WHAT THE EXERCISE ASKS:
Go to the line containing "一定条件をクリアすることで、国からの補助金などを" in the records below and print it and every following line exactly, on through the line containing "建築物としての「酒蔵データベース」化", then stop.

[Transcribed page contents]
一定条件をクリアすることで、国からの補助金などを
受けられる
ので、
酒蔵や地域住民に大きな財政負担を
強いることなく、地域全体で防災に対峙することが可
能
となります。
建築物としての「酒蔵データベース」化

* * *

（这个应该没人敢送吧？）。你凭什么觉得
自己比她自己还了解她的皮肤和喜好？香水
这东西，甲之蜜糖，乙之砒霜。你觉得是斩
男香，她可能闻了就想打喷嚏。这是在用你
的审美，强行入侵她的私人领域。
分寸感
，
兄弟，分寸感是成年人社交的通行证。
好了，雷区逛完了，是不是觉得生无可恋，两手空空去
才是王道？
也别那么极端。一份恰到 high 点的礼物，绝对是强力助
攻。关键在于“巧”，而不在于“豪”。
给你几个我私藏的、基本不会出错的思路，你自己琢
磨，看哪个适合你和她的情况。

SOLUTION TO THIS EXERCISE:
一定条件をクリアすることで、国からの補助金などを
受けられる
ので、
酒蔵や地域住民に大きな財政負担を
強いることなく、地域全体で防災に対峙することが可
能
となります。
建築物としての「酒蔵データベース」化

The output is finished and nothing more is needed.